• _Prompt_
Match on the string "haar" in the entries below and return every matching line.

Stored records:
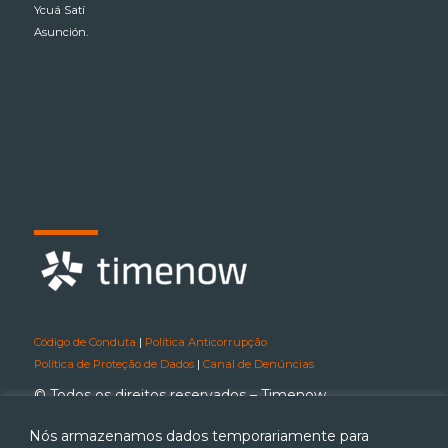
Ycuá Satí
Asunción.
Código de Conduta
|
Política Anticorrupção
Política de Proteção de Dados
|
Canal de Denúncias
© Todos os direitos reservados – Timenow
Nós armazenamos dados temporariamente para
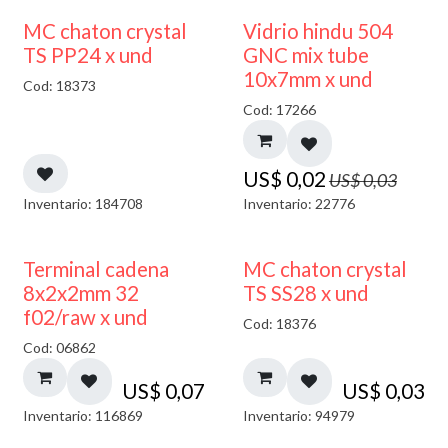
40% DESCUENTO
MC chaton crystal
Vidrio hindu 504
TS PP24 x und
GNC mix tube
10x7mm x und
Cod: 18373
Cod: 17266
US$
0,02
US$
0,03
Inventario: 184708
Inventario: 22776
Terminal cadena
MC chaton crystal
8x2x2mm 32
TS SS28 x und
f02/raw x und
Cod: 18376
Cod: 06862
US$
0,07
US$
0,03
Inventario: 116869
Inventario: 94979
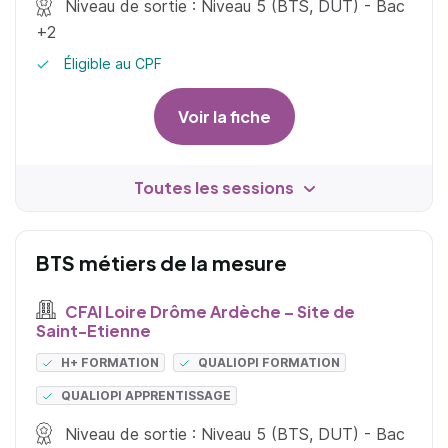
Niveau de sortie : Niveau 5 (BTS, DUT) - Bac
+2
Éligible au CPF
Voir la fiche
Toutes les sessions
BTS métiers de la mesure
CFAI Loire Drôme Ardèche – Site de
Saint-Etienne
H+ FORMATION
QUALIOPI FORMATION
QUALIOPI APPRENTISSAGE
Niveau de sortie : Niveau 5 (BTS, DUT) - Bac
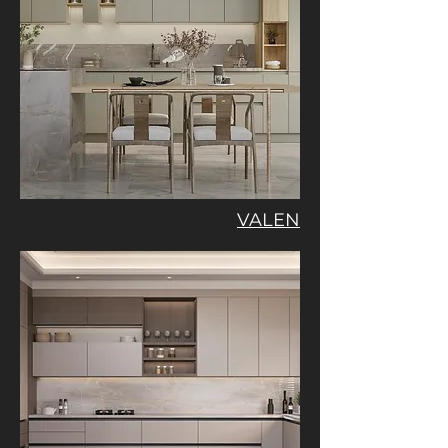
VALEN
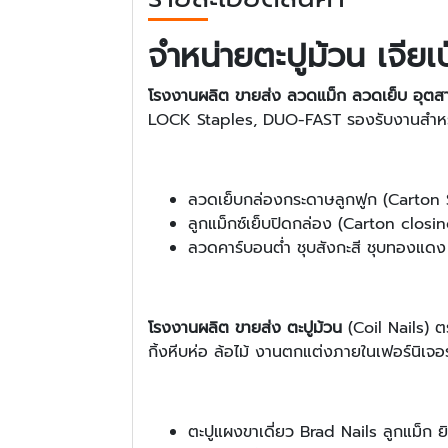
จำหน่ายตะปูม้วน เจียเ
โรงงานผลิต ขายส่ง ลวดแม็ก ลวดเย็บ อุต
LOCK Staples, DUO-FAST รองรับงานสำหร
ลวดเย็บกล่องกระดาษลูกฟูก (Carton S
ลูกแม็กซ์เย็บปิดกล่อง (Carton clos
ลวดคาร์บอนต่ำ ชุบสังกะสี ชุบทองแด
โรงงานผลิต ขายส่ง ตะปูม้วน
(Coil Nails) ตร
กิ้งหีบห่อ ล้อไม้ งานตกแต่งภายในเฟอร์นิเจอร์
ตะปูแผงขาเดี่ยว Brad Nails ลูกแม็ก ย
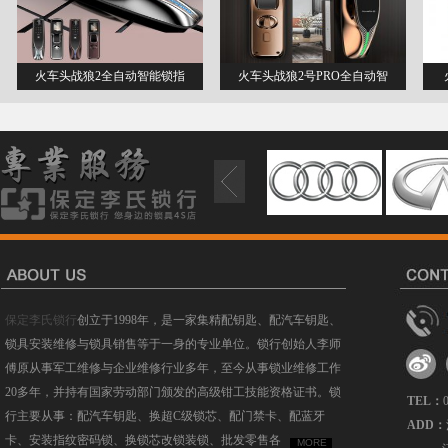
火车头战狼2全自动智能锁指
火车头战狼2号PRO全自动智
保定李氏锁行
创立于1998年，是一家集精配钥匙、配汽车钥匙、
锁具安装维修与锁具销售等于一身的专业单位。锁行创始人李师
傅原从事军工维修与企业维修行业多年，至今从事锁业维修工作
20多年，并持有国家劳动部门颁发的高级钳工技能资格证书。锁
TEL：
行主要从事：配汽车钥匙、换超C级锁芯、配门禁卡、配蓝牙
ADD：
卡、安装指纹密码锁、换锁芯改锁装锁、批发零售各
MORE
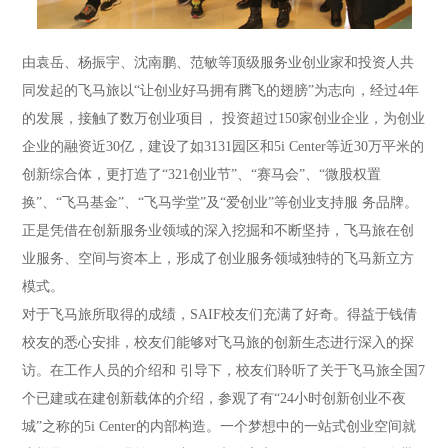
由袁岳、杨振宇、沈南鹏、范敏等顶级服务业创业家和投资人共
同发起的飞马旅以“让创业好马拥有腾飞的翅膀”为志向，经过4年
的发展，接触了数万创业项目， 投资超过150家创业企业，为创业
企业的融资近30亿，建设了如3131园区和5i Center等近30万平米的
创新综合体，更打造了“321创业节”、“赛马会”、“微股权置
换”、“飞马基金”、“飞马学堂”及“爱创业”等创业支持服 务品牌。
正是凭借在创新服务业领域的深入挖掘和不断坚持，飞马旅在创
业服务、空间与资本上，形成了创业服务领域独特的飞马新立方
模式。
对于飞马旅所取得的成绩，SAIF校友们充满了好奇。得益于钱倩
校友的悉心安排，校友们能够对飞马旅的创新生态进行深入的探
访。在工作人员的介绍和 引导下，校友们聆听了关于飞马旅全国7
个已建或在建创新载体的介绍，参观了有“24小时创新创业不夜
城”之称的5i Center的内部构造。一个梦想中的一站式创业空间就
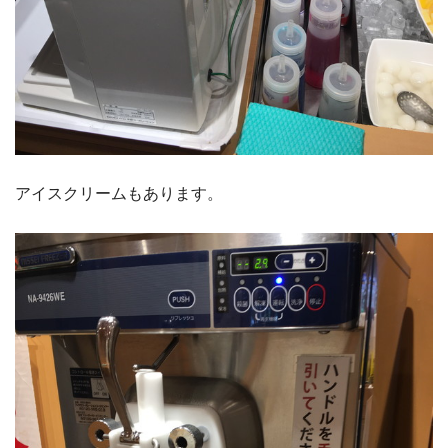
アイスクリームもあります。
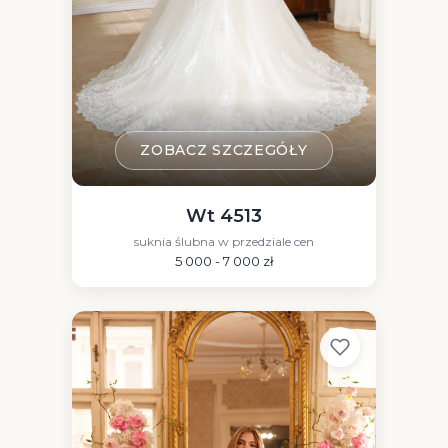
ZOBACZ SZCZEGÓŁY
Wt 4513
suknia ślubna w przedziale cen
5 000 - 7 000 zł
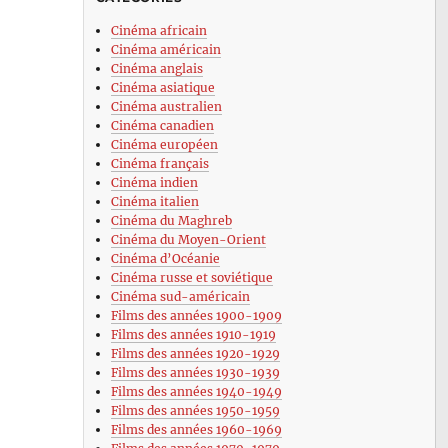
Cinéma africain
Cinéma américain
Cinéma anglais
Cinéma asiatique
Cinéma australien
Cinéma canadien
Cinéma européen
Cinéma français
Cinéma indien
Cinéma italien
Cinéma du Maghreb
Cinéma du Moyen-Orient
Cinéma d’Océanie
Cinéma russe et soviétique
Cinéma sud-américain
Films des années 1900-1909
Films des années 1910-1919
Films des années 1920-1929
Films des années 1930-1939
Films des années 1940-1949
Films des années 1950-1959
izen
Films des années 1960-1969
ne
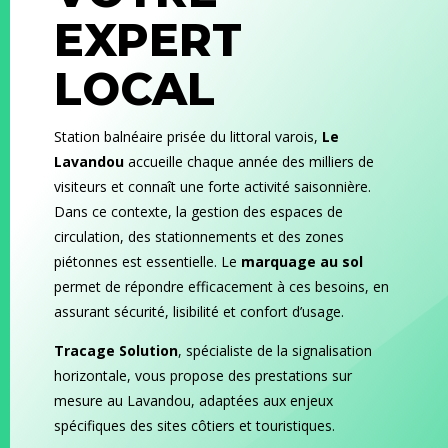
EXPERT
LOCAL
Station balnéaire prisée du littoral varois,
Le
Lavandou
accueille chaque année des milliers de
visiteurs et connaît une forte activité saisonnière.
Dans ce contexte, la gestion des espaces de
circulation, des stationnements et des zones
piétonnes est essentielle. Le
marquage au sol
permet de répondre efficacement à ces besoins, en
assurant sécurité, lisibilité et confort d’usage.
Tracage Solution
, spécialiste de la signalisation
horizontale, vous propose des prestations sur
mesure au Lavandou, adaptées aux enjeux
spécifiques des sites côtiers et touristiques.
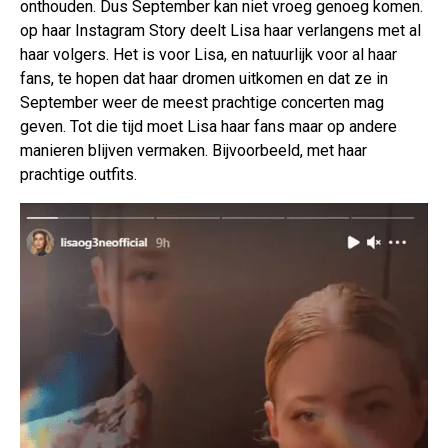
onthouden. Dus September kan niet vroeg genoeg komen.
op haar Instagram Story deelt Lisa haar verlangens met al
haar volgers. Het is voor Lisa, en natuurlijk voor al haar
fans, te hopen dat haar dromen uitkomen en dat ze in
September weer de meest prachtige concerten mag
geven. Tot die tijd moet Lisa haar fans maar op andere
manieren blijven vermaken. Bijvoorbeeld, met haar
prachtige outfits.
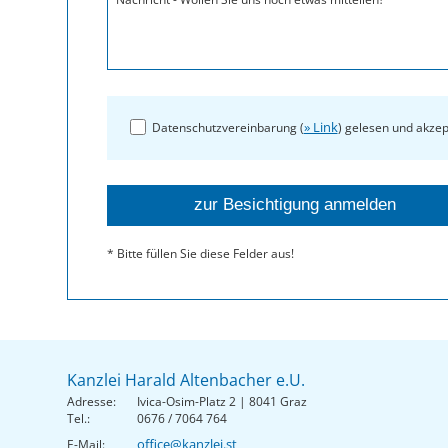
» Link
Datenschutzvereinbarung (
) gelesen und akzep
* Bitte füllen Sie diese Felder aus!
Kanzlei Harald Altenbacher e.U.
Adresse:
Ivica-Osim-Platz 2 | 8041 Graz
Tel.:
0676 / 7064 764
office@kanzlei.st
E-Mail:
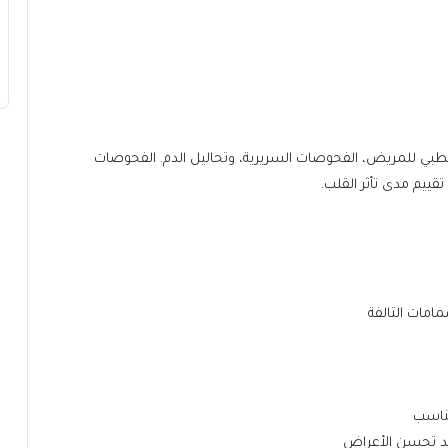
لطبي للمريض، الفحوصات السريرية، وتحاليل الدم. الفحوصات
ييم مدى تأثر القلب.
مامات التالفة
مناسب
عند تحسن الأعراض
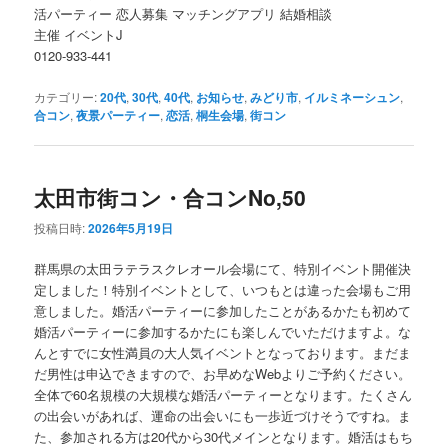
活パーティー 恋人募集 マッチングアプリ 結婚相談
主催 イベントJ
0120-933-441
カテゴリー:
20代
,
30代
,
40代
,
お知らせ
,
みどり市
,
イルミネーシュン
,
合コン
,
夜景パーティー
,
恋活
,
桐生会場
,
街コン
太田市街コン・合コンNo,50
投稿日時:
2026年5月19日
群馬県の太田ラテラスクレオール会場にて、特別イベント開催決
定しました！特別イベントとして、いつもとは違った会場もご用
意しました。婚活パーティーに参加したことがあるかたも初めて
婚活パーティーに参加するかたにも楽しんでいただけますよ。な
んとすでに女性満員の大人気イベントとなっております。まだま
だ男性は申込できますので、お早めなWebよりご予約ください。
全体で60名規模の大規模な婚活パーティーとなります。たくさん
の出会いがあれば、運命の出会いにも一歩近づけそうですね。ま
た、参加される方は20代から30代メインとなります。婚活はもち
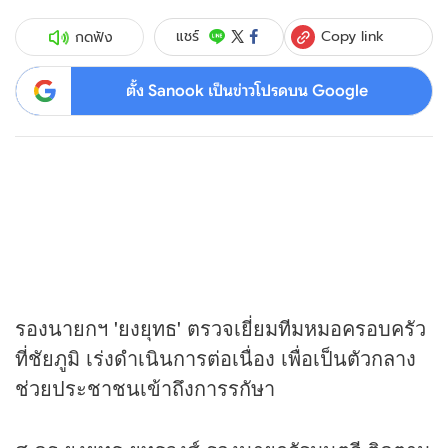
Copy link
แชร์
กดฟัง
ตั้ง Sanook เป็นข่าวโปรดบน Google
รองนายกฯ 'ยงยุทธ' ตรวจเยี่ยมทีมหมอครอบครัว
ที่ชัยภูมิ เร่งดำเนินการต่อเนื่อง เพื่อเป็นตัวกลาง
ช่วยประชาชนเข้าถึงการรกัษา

• _Response to the task_
op haar Instagram Story deelt Lisa haar verlangens met al
haar volgers. Het is voor Lisa, en natuurlijk voor al haar
fans, te hopen dat haar dromen uitkomen en dat ze in
geven. Tot die tijd moet Lisa haar fans maar op andere
manieren blijven vermaken. Bijvoorbeeld, met haar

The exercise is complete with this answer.